Task brief: Check every line in the listing below for "Liguria". Copy the ones where it occurs.

---*---

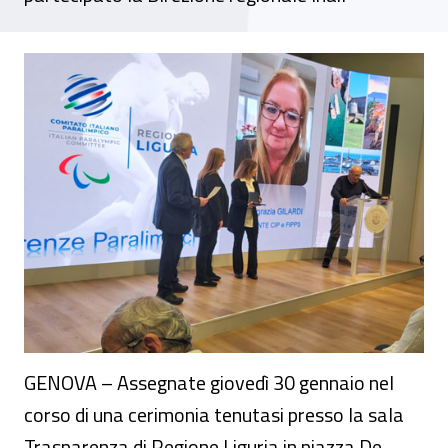
La Liguria premia i suoi atleti paralimpici
GENOVA – Assegnate giovedì 30 gennaio nel
corso di una cerimonia tenutasi presso la sala
Trasparenza di Regione Liguria in piazza De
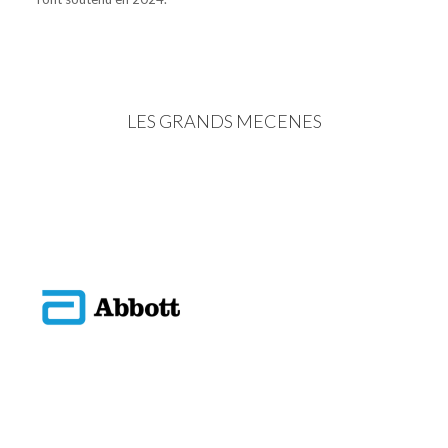
LES GRANDS MECENES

---*---

Problem solution:
La Liguria premia i suoi atleti paralimpici
Trasparenza di Regione Liguria in piazza De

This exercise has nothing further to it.